## Task statement
In the listing below, how many lines contain the word "Chapelle"? Answer with the number alone.

## Source information

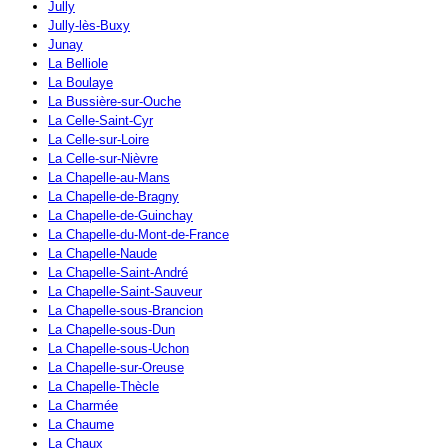
Jully
Jully-lès-Buxy
Junay
La Belliole
La Boulaye
La Bussière-sur-Ouche
La Celle-Saint-Cyr
La Celle-sur-Loire
La Celle-sur-Nièvre
La Chapelle-au-Mans
La Chapelle-de-Bragny
La Chapelle-de-Guinchay
La Chapelle-du-Mont-de-France
La Chapelle-Naude
La Chapelle-Saint-André
La Chapelle-Saint-Sauveur
La Chapelle-sous-Brancion
La Chapelle-sous-Dun
La Chapelle-sous-Uchon
La Chapelle-sur-Oreuse
La Chapelle-Thècle
La Charmée
La Chaume
La Chaux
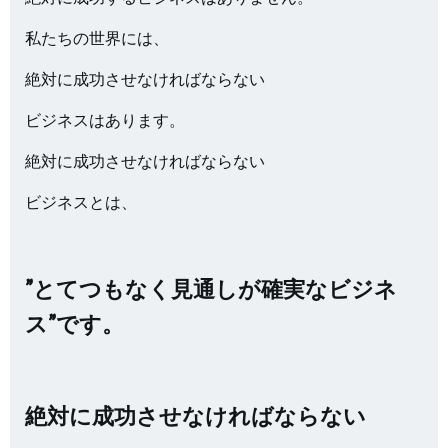
私たちの世界には、
絶対に成功させなければならない
ビジネスはあります。
絶対に成功させなければならない
ビジネスとは、
”とてつもなく見通しが確実なビジネ
ス”です。
絶対に成功させなければならない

## Result
12